TASK DIRECTIONS
For this exercise, repeat exactly the lines below starting at the line holding "Interprétation des rêves" and ending at the line holding "CYCLE ACTIVE PROGRAM", both included, with no extra lines and no pictures.

SOURCE DATA
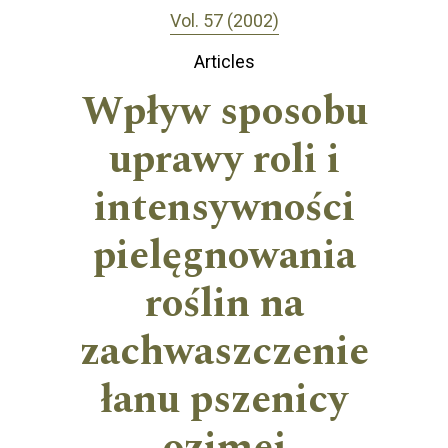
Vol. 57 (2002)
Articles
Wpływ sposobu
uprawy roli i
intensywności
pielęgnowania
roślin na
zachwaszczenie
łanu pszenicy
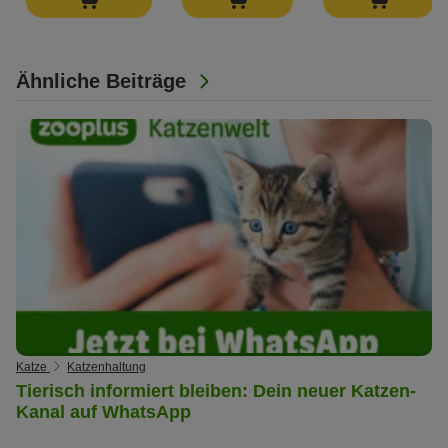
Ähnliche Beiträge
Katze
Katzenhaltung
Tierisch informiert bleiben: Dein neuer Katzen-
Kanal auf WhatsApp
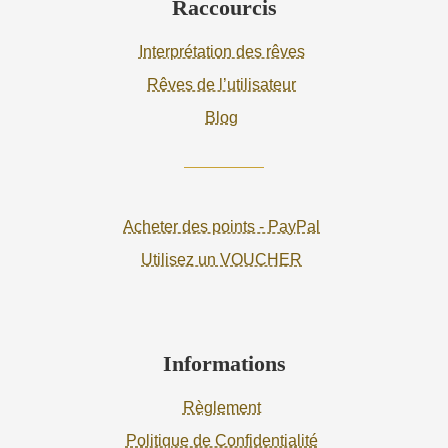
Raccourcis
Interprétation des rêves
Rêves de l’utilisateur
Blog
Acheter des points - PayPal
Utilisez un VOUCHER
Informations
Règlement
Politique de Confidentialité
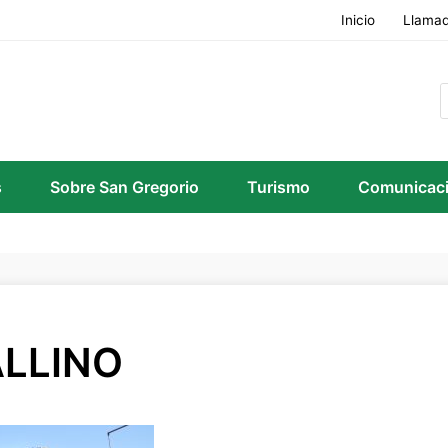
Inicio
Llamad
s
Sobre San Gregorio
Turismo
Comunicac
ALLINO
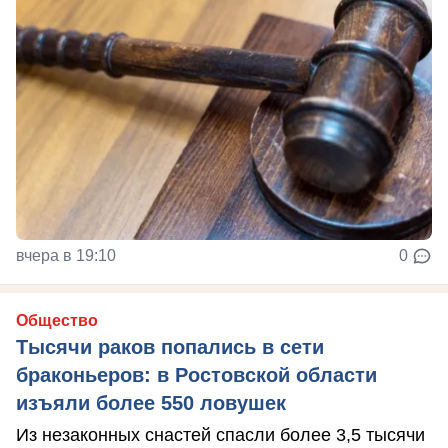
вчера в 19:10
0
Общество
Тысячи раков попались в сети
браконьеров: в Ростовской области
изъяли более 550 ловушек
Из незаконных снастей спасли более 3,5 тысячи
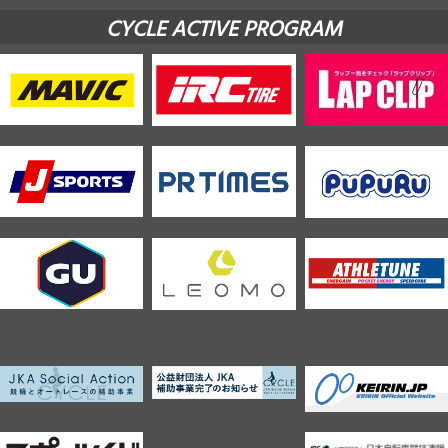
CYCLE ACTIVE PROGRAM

---

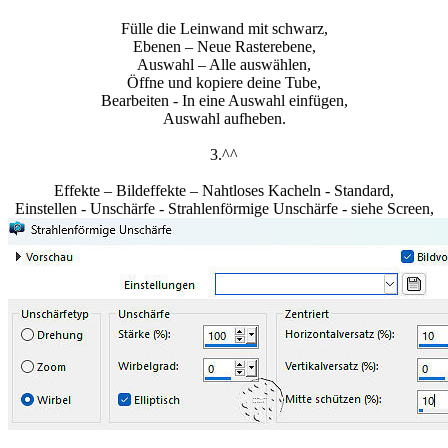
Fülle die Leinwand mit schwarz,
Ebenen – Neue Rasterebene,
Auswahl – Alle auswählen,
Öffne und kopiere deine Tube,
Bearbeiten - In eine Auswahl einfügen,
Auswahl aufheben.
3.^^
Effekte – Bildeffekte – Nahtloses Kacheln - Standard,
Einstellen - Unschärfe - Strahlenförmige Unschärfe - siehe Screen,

SOLVED EXERCISE
Interprétation des rêves
Rêves de l’utilisateur
Blog
Acheter des points - PayPal
Utilisez un VOUCHER
Informations
Règlement
Politique de Confidentialité
Inicio
Llamad
s
Sobre San Gregorio
Turismo
Comunicac
ALLINO
вчера в 19:10
0
Общество
Тысячи раков попались в сети
браконьеров: в Ростовской области
изъяли более 550 ловушек
Из незаконных снастей спасли более 3,5 тысячи
CYCLE ACTIVE PROGRAM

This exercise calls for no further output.